■ What to produce:
Your answer must be every line of the data that contains "Kamis".
Segment Start: Data for this task
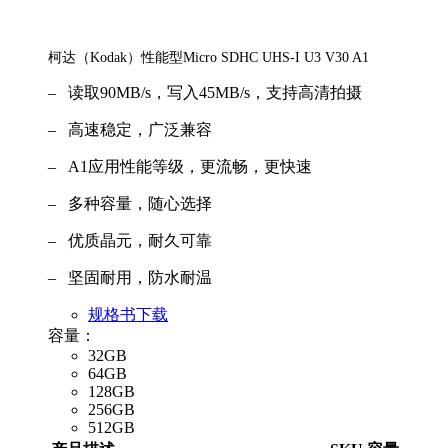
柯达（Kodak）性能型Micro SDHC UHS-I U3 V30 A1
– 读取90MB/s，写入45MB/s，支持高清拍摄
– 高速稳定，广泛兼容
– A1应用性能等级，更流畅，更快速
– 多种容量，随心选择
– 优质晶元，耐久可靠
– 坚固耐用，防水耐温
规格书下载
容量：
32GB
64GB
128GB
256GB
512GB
Segment End: Data for this task
Segment Start: Data for this task
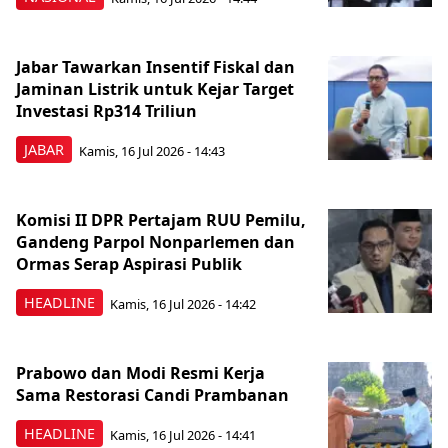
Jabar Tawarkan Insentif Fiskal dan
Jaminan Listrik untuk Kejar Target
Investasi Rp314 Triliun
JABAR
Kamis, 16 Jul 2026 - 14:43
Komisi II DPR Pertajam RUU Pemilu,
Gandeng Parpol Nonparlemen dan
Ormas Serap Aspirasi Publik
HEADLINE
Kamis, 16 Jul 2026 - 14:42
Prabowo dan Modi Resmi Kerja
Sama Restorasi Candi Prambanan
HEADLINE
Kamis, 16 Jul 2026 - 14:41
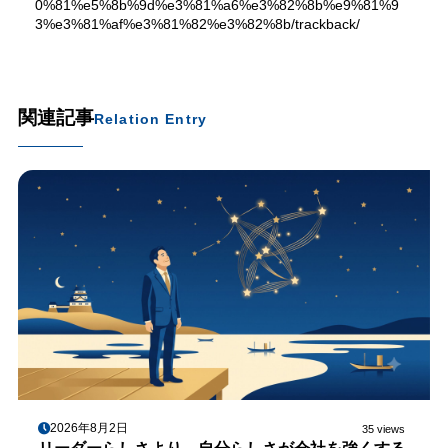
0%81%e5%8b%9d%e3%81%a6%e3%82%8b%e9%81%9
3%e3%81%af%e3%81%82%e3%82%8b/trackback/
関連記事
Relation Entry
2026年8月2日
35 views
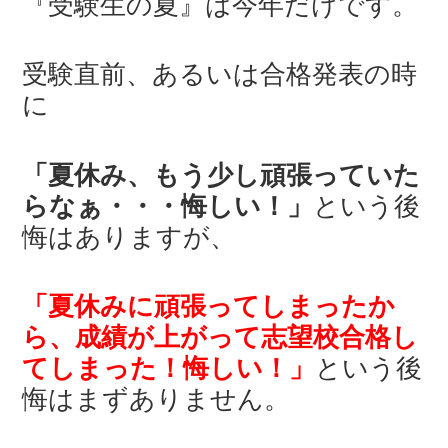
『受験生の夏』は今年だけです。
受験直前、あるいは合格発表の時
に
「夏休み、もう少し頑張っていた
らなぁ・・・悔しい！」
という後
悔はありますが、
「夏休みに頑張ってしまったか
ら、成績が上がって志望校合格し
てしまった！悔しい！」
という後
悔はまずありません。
Segment End: Data for this task
■ Finished task:
Kamis, 16 Jul 2026 - 14:43
Kamis, 16 Jul 2026 - 14:42
Kamis, 16 Jul 2026 - 14:41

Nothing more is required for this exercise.